After applying all AI-generated remediations, re-scanning shows dramatic improvement. The before-and-after comparison below demonstrates the compounding effect of CodeGuardian's holistic approach: because the tool addresses vulnerabilities across code, dependencies, containers, and infrastructure simultaneously, the overall score jumps by 61 points. Secret Management sees the most dramatic improvement (+85) because the same remediation strategy externalizes credentials to environment variables and secret managers resolve issues in five different files at once.

Prompt: "@workspace Generate a complete security report for this project"
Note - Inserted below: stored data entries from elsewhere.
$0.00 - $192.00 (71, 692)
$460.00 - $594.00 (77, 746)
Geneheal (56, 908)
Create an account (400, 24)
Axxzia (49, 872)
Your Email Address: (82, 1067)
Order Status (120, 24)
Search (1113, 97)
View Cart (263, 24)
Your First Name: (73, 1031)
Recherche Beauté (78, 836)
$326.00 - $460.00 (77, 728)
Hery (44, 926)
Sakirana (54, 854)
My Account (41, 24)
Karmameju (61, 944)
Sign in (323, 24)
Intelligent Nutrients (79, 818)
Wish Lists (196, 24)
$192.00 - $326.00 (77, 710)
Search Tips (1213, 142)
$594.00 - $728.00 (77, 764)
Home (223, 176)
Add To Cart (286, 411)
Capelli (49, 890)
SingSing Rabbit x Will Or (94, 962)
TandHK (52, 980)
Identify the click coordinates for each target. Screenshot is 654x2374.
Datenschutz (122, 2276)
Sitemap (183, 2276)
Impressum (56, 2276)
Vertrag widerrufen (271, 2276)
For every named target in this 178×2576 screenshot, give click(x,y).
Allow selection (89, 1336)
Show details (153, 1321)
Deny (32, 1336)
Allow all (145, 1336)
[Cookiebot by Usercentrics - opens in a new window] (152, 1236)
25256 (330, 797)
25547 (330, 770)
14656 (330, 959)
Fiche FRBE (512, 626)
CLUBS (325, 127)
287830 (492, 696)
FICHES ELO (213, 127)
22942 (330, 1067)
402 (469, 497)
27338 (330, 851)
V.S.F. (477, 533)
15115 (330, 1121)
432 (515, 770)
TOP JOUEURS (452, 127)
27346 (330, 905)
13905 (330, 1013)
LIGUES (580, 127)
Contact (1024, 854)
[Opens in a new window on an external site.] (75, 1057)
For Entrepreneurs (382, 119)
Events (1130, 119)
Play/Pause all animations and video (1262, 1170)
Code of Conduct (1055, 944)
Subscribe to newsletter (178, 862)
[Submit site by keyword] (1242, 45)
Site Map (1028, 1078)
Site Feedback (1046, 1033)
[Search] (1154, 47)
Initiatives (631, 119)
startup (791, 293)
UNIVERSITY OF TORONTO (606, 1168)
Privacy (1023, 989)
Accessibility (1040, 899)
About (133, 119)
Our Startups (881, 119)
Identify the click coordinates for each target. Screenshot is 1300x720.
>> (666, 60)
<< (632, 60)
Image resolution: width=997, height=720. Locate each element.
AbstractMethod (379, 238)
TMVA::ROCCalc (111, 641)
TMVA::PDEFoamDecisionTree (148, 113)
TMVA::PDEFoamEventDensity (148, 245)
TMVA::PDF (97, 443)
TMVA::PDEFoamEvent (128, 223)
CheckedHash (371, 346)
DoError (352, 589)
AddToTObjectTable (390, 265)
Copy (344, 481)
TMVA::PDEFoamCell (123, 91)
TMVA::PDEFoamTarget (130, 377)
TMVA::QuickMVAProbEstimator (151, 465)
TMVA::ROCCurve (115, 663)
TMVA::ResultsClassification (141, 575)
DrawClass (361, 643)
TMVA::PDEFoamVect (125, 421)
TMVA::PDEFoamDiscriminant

PhotoVault Security Score: 92/100 

Total time from first scan to fully remediated: 15 minutes with CodeGuardian, compared to 2-3 days using traditional tools with manual research and context switching.

Conclusion

Although experimental evaluation and real world deployment to the development team yielded measurable results, CodeGuardian does have some limitations. Its regex-based vulnerability detection cannot identify complex data flow issues that require taint analysis. It is currently optimized for Java, JavaScript, Python and GoLang with limited support for C/C++, Ruby and PHP. And it struggles with large monorepos with over one thousand files.

Additionally, there are still open questions on whether the conversational pattern of LLMs and MCP tools puts a limit on analysis depth and complexity. That said, we believe that the convenience of a natural language interface, and the ability of LLMs to autogenerate fixes for findings, will reduce friction for developers and improve efforts to "shift left" in securing software development.